Your instructions
Take each line of the entries below that contains "koodin" and copy it.

Available data: Begin

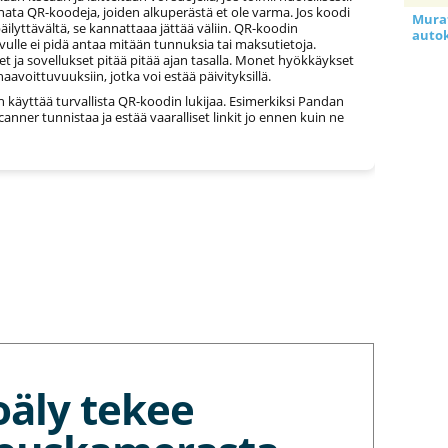
nata QR-koodeja, joiden alkuperästä et ole varma. Jos koodi
Murat
äilyttävältä, se kannattaaa jättää väliin. QR-koodin
auto
vulle ei pidä antaa mitään tunnuksia tai maksutietoja.
teet ja sovellukset pitää pitää ajan tasalla. Monet hyökkäykset
aavoittuvuuksiin, jotka voi estää päivityksillä.
n käyttää turvallista QR-koodin lukijaa. Esimerkiksi Pandan
anner tunnistaa ja estää vaaralliset linkit jo ennen kuin ne
oäly tekee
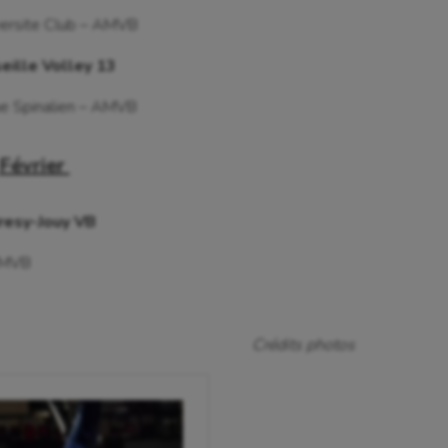
versite Club – AMVB
isport
Plongée
eille Volley 13
isme
Randonnée / Marche
ue Spinalien – AMVB
 Olympiques et Paralympiques
Roller-derby
Février
resy-Jouy VB
 AMVB
Crédits photos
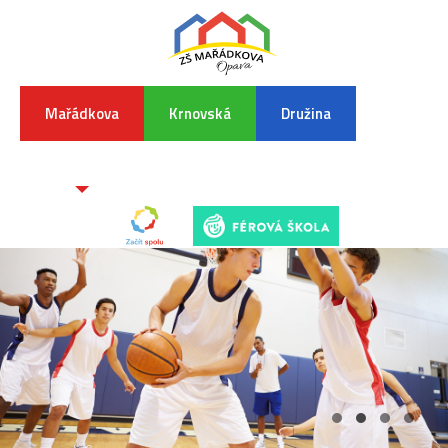
Mařádkova
Krnovská
Družina
INFORMA
K
POVODŇO
SITUAC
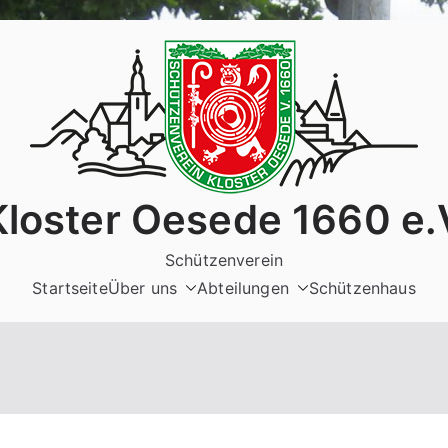
Kloster Oesede 1660 e.
Schützenverein
Startseite
Über uns
Abteilungen
Schützenhaus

Available data: End

Task answer
äilyttävältä, se kannattaaa jättää väliin. QR-koodin
n käyttää turvallista QR-koodin lukijaa. Esimerkiksi Pandan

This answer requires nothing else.